Casi en la mitad de la cuadra se encuentra una enorme roca que sirve de límite a dos casas, una piedra que incluso se entromete con las habitaciones de las mismas, pero que también tiene su protuberante inmersión en la calle, ocupando el andén. Esa roca, según los expertos, se originó en erupciones volcánicas de la era Terciaria que desparramaron corrientes magmáticas en el llamado valle consecuente del río Otún y quedaron fijados como enormes mojones que declaran la supremacía de la naturaleza sobre los humanos.

Pero más allá de explicaciones técnicas, lo que llama la atención es el uso que se le da a esta enorme piedra, como la denomina María Ruth Valencia, quien nació hace 50 años en una de las casas adyacentes.
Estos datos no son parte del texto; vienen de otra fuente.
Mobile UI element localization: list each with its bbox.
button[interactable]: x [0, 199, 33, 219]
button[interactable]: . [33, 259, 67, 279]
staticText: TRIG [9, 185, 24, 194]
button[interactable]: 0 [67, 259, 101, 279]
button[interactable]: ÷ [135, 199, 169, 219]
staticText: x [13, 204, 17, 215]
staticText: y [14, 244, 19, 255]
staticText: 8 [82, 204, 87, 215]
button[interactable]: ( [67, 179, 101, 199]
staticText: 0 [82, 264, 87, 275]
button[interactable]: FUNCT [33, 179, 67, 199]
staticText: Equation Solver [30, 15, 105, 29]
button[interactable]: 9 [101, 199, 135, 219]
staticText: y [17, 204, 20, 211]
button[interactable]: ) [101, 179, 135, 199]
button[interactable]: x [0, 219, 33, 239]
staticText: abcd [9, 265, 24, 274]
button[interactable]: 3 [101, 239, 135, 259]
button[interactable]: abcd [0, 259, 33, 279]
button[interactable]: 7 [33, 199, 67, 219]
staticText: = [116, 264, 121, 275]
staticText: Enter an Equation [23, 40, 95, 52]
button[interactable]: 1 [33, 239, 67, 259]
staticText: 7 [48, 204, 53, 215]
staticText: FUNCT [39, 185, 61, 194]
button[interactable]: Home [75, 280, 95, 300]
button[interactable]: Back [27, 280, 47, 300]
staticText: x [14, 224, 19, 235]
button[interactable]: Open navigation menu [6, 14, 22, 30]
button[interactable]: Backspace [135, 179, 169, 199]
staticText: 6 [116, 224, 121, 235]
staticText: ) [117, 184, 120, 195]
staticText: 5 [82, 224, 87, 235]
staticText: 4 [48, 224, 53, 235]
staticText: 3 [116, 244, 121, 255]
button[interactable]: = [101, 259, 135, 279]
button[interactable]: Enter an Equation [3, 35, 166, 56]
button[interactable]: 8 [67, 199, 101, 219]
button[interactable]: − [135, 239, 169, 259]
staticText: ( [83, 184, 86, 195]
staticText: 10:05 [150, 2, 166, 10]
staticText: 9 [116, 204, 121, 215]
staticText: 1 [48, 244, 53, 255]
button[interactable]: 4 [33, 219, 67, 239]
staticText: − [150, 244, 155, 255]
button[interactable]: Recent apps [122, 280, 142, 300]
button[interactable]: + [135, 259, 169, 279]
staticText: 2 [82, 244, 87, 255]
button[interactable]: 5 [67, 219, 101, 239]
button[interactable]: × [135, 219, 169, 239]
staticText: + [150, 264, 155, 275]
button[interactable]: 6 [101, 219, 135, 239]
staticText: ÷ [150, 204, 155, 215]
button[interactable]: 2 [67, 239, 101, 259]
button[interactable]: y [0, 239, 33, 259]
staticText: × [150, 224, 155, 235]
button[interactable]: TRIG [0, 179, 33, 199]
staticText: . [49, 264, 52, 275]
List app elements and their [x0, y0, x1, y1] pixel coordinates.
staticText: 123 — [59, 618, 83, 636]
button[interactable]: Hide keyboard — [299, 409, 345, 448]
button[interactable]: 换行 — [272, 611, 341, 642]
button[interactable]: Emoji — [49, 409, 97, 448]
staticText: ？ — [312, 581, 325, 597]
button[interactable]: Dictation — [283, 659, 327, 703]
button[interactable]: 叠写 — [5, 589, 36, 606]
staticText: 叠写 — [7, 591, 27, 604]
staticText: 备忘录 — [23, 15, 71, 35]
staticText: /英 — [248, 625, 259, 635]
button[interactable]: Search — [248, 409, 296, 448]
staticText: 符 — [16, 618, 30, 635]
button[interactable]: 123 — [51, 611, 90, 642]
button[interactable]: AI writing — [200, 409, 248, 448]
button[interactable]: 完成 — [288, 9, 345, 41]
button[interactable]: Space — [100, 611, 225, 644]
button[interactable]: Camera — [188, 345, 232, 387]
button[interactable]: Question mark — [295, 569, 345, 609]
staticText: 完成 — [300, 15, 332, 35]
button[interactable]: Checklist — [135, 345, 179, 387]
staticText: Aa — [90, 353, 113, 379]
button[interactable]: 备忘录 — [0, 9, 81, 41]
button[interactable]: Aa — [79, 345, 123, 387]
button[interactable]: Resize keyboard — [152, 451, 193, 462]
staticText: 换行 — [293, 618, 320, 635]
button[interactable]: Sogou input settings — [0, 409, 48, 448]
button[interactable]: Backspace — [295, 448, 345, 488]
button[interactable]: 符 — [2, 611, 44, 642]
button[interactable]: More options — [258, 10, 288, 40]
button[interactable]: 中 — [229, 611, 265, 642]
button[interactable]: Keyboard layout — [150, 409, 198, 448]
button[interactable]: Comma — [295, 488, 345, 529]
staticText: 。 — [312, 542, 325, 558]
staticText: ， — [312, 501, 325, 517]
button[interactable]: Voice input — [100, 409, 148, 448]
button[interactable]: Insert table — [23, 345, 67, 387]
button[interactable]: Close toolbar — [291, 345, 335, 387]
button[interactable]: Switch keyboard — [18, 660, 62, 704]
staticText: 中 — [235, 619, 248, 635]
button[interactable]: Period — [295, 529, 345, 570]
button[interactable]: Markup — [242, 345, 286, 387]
Para ella, se tornó en algo natural tener en la fachada de su residencia –llamada “la casa de la piedra”– y también en el comedor del hogar la visita de esta roca volcánica. Más aún, le parece picaresco el uso que muchos de los jóvenes le dan a la piedra: ella es el punto de encuentro para más de una cita amorosa.

Esa masa voluminosa, pintada de manera milimétrica con los colores correspondientes a cada una de las casas que invade, hace de la geografía de esta calle una especie de álbum de lo extraño, de lo insólito.

Atrevida, sin respeto alguno, la piedra del amor
se erige entre dos viviendas y se lanza a la calle para
servir de punto de encuentro de los enamorados.
Docenas, quizás centenares, de amores se han fraguado allí en la extensa historia del barrio, uno de los más antiguos de la ciudad. Aristarco y Belarmina, Ignacia y Jesús, Carlos y Patricia, Leidy y Yonier, Sebas y Andrés… todos ellos han tenido en esta piedra un refugio en las horas del día o a altas horas de la madrugada para confesarse su amor, ese sentimiento que los hace comparables con los dioses y que, por fugaces momentos, permite la comprensión de lo que es infinito.

Pero ella no solo es o fue el lugar de encuentro para los adolescentes y adultos, también los niños –posibles frutos de esos pasados encuentros– hallan en su esquiva altura un reto para los juegos, esos mismos que transforman en castillo su aparente imponencia vista por los ojos de un pequeño de escasos cuatro años de edad. Incluso, su arrugada corteza milenaria se transforma en escarpada carretera por donde transitan las llantas de plástico de los carros infantiles.

La tranquilidad del barrio, con varias casas construidas sobre sólidas masas rocosas que fue imposible remover, tiene en “La piedra del amor” un referente que permite a los vecinos ser testigos involuntarios de promesas, ruegos, besos apasionados y abrazos asfixiantes que pretender atrapar al fugaz objeto del deseo.

Muchos han querido desmantelar este refugio del amor, pero por diversas circunstancias nunca lo han logrado. De hecho, alguna vez la protuberante roca inmiscuida en una de las casas terminó siendo pulida para convertirse en la cama de uno de sus habitantes o, quizá, de una pareja enamorada que selló en su sólida superficie la unión de cuerpos y almas que es el fin último del amor.